◆ ABOUT THIS EXERCISE
Output exactly the lines from the one with "Brain Breaks" through the last line of the data below, both included, and nothing more.

◆ EXTRACTED RECORDS
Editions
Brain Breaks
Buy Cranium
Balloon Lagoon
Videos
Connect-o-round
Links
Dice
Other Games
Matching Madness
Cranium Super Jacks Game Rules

◆ TASK ANSWER
Brain Breaks
Buy Cranium
Balloon Lagoon
Videos
Connect-o-round
Links
Dice
Other Games
Matching Madness
Cranium Super Jacks Game Rules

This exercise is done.